Another report shows home price values in May close to, if not exceeding, those prior to the housing crisis.  The latest, from Black Knight Financial Services, shows that home prices in the U.S. increased by 1.1 percent from April to May and were up 5.1 percent year over year.

Black Knight says that the current value of a property on its Home Price Index (HPI) is $251,000.  This is within 6.5 percent of the June 2006 peak of $268,000 and up 25 percent from the bottom of the market in January 2012.

 

All states posted price appreciation during the month; the largest was in New York at 1.8 percent.  The New England region was strong with Vermont, Connecticut, New Hampshire, and Rhode Island along with New Jersey all posting 1.6 percent gains.  The lowest appreciation was 0.3 percent in Hawaii followed by New Mexico, Delaware, and Nevada at 0.4 percent.

When only the 20 largest states are considered the lineup changes considerably.  New York still leads, but California, Florida, and Illinois follow at 1.1 percent and Texas is fifth with a 0.9 percent month-over-month increase.
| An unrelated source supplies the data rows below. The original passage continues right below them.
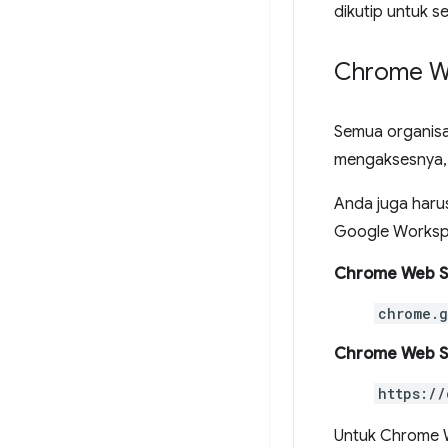
dikutip untuk s
Chrome We
Semua organisa
mengaksesnya, 
Anda juga haru
Google Worksp
Chrome Web St
chrome.g
Chrome Web St
https://
Untuk Chrome We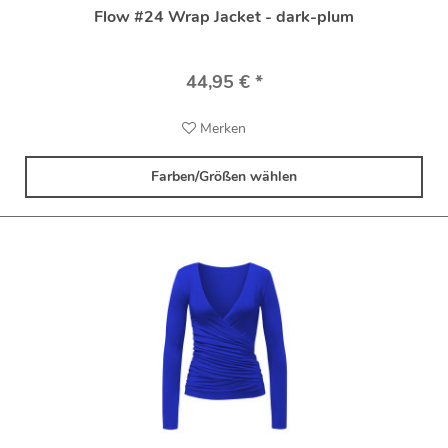
Flow #24 Wrap Jacket - dark-plum
44,95 € *
Merken
Farben/Größen wählen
There were some very unfamiliar names at either end of the spectrum of price changes in all metropolitan areas.  The largest increase was posted by Janesville, Wisconsin at 3.1 percent with Keene, New Hampshire, Utica and New York City, New York, Willimantic, Connecticut and Lock Haven, Pennsylvania following at 1.9 percent.  At the low end, Tucson was unchanged while Honolulu, and eight cities in New Mexico (Taos, Silver City, Los Alamos, Las Vegas, Hobbs, Gallup, Espanola, and Deming) were all up 0.2 percent.   New York City leads the list of the largest 40 metro areas with its 1.9 percent gain but the remainder of the top five changes to Los Angeles and Chicago at 1.1 percent and Dallas and Houston with 1.0 and 0.9 percent appreciation respectively.

California posts the strongest recovery among large states.  Since the national market his bottom home prices in the state have increased by 49.3 percent and as of May prices in San Francisco and San Jose are nearly 70 percent above the national trough. 

Among the 20 largest states three, New York, Tennessee, and Texas all hit new price peaks in May as did 12 of the 40 largest metros, Austin, Boston, Columbus, Ohio; Dallas, Denver, Houston, Nashville, Pittsburgh, Portland, Oregon; San Antonio, San Francisco, and San Jose.  Home prices in Kansas City, Missouri are now within 0.6 percent of the peak.

Black Knight's HPI is based on May 2015 home sales.  The index represents the price of non-distressed sales by taking into account price discounts for REO and short sales.